> **Available data**:
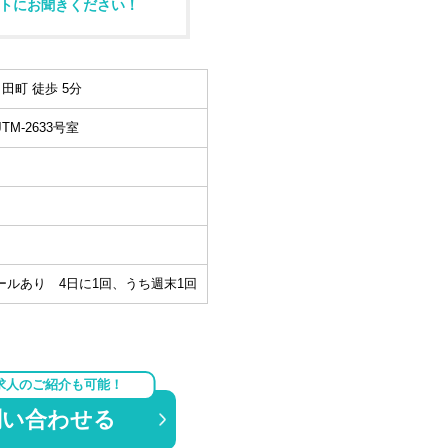
トにお聞きください！
田町 徒歩 5分
TM-2633号室
オンコールあり 4日に1回、うち週末1回
求人のご紹介も可能！
問い合わせる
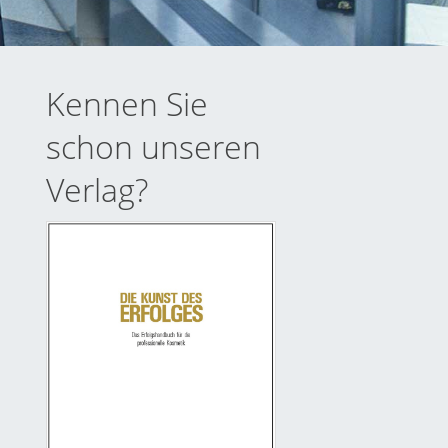
Kennen Sie
schon unseren
Verlag?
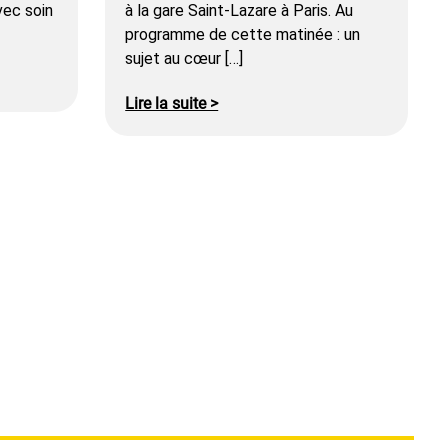
vec soin
à la gare Saint-Lazare à Paris. Au
programme de cette matinée : un
sujet au cœur […]
Lire la suite >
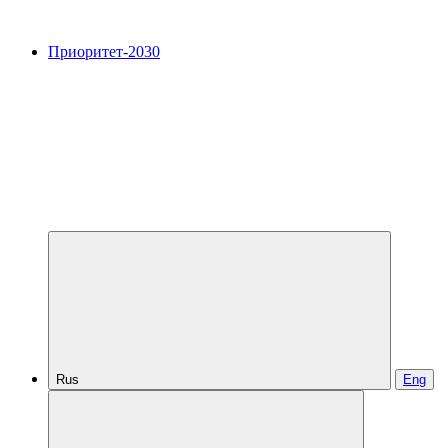
Приоритет-2030
Rus
Eng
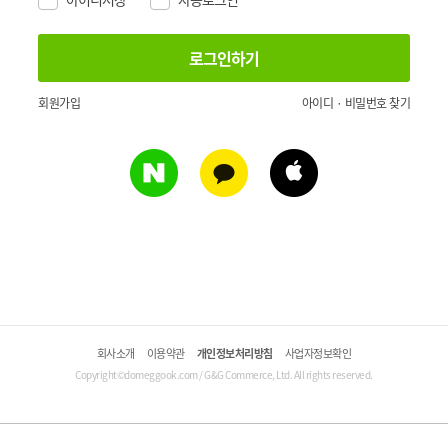
회원가입
아이디 · 비밀번호 찾기
회사소개
이용약관
개인정보처리방침
사업자정보확인
Copyright©domeggook.com / G&G Commerce, Ltd. All rights reserved.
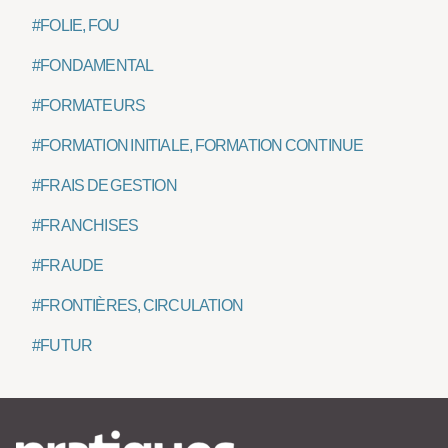
#FOLIE, FOU
#FONDAMENTAL
#FORMATEURS
#FORMATION INITIALE, FORMATION CONTINUE
#FRAIS DE GESTION
#FRANCHISES
#FRAUDE
#FRONTIÈRES, CIRCULATION
#FUTUR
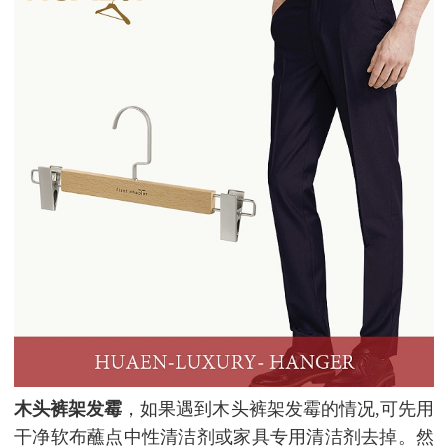
木头裤架发霉
，如果遇到木头裤架发霉的情况,可先用
干净软布蘸点中性清洁剂或家具专用清洁剂去掉。然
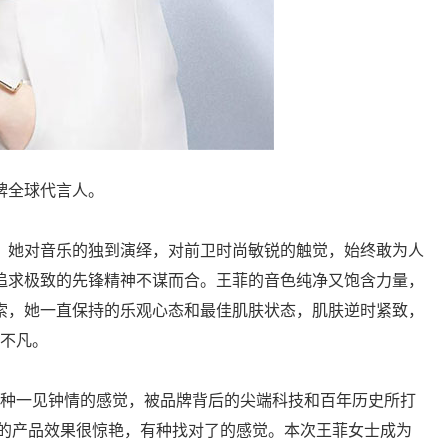
牌全球代言人。
，她对音乐的独到演绎，对前卫时尚敏锐的触觉，始终敢为人
追求极致的先锋精神不谋而合。王菲的音色纯净又饱含力量，
索，她一直保持的乐观心态和最佳肌肤状态，肌肤逆时紧致，
愈不凡。
有种一见钟情的感觉，被品牌背后的尖端科技和百年历史所打
娜的产品效果很惊艳，有种找对了的感觉。本次王菲女士成为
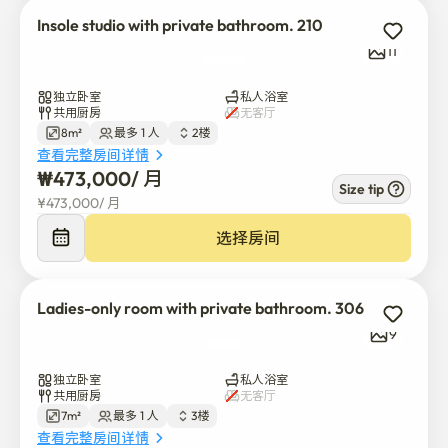
如果您有任何关于附言的其他问题，请通过电话联系我
Insole studio with private bathroom. 210
们，我们将竭诚为您咨询。

11
索霍与罗马，保持梦想。

独立卧室
私人浴室
共用厨房
无客厅
[新手地图]

8m²
最多 1 人
2楼
查看完整房间详情
索霍与罗马住宿一室酒店

₩
473,000
/ 
月
首尔东大门区京汇大路3巷14号2至5楼

Size tip
¥
473,000
/ 
月
https://naver.me/5oi9yFQf
选择房间
Ladies-only room with private bathroom. 306
9
独立卧室
私人浴室
共用厨房
无客厅
7m²
最多 1 人
3楼
查看完整房间详情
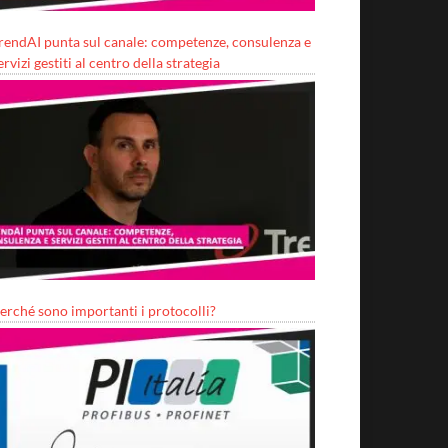
rendAI punta sul canale: competenze, consulenza e
ervizi gestiti al centro della strategia
erché sono importanti i protocolli?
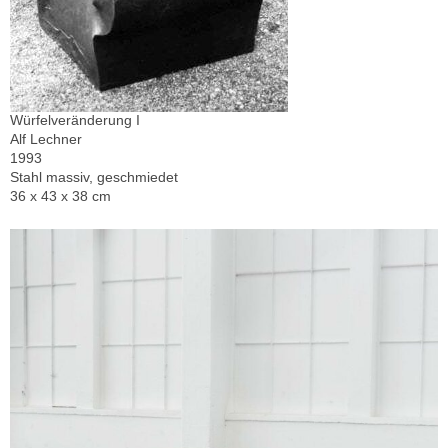
Würfelveränderung I
Alf Lechner
1993
Stahl massiv, geschmiedet
36 x 43 x 38 cm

> **Exercise prompt**: Quote the preceding listing precisely and completely, omitting its images.

> **Answer**:
トにお聞きください！
田町 徒歩 5分
TM-2633号室
オンコールあり 4日に1回、うち週末1回
求人のご紹介も可能！
問い合わせる
Kennen Sie
schon unseren
Verlag?
vec soin
à la gare Saint-Lazare à Paris. Au
programme de cette matinée : un
sujet au cœur […]
Lire la suite >
Приоритет-2030
Rus
Eng
회원가입
아이디 · 비밀번호 찾기
회사소개
이용약관
개인정보처리방침
사업자정보확인
Copyright©domeggook.com / G&G Commerce, Ltd. All rights reserved.
#FOLIE, FOU
#FONDAMENTAL
#FORMATEURS
#FORMATION INITIALE, FORMATION CONTINUE
#FRAIS DE GESTION
#FRANCHISES
#FRAUDE
#FRONTIÈRES, CIRCULATION
#FUTUR
木头裤架发霉
，如果遇到木头裤架发霉的情况,可先用
干净软布蘸点中性清洁剂或家具专用清洁剂去掉。然
牌全球代言人。
，她对音乐的独到演绎，对前卫时尚敏锐的触觉，始终敢为人
追求极致的先锋精神不谋而合。王菲的音色纯净又饱含力量，
索，她一直保持的乐观心态和最佳肌肤状态，肌肤逆时紧致，
愈不凡。
有种一见钟情的感觉，被品牌背后的尖端科技和百年历史所打
娜的产品效果很惊艳，有种找对了的感觉。本次王菲女士成为
如果您有任何关于附言的其他问题，请通过电话联系我
Insole studio with private bathroom. 210
们，我们将竭诚为您咨询。

11
索霍与罗马，保持梦想。

独立卧室
私人浴室
共用厨房
无客厅
[新手地图]

8m²
最多 1 人
2楼
查看完整房间详情
索霍与罗马住宿一室酒店

₩
473,000
/ 
月
首尔东大门区京汇大路3巷14号2至5楼

Size tip
¥
473,000
/ 
月
https://naver.me/5oi9yFQf
选择房间
Ladies-only room with private bathroom. 306
9
独立卧室
私人浴室
共用厨房
无客厅
7m²
最多 1 人
3楼
查看完整房间详情
rendAI punta sul canale: competenze, consulenza e
ervizi gestiti al centro della strategia
erché sono importanti i protocolli?
Würfelveränderung I
Alf Lechner
1993
Stahl massiv, geschmiedet
36 x 43 x 38 cm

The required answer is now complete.